▶ _EXCERPTED DATA_
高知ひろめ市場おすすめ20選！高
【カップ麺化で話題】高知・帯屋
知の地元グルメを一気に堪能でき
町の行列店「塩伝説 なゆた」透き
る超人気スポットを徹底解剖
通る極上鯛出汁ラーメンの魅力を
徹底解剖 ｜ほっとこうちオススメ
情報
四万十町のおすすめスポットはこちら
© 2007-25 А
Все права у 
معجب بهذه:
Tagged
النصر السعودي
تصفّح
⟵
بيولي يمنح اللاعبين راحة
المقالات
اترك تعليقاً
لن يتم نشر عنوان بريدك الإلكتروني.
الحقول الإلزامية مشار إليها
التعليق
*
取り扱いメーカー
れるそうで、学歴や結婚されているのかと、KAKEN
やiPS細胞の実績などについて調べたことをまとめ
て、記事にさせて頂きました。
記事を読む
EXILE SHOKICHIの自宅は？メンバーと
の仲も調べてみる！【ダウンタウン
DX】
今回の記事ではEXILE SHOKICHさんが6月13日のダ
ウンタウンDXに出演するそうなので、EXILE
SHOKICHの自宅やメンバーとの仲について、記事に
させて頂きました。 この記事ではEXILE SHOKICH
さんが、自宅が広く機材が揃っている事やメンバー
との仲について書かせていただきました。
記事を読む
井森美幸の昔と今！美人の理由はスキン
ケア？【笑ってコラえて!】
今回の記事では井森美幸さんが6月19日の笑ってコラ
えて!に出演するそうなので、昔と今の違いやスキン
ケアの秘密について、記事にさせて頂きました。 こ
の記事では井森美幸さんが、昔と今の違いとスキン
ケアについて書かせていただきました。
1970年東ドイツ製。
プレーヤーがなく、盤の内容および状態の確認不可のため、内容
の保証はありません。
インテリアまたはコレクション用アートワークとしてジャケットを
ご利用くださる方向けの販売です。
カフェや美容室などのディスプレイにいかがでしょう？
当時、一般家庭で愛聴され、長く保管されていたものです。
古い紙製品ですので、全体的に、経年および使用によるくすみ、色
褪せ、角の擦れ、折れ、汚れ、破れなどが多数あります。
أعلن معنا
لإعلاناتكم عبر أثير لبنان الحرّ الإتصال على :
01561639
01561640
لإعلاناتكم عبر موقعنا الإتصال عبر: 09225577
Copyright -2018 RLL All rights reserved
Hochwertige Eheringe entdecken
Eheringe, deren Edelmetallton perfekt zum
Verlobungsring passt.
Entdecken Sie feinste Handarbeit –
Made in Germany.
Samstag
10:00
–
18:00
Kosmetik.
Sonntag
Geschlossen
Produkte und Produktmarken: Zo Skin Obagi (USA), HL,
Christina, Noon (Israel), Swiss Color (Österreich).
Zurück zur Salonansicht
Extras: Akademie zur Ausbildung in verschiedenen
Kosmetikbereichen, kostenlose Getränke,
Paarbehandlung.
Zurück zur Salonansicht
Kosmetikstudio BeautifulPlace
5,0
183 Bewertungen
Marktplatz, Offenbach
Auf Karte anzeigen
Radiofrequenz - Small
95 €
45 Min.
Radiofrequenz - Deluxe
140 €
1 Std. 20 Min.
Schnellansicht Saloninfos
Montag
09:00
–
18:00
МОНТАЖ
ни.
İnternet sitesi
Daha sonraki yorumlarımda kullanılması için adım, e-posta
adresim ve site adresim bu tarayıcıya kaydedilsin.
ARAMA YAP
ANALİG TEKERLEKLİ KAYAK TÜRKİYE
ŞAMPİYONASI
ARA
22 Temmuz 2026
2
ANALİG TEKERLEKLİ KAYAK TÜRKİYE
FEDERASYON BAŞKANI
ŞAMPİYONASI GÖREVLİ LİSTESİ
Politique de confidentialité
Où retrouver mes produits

▶ _AIM OF THE EXERCISE_
Spot every line in the entries that includes the word "記事にさせて頂きました", and copy each one out.

▶ _WRITTEN SOLUTION_
て、記事にさせて頂きました。
ケアの秘密について、記事にさせて頂きました。 こ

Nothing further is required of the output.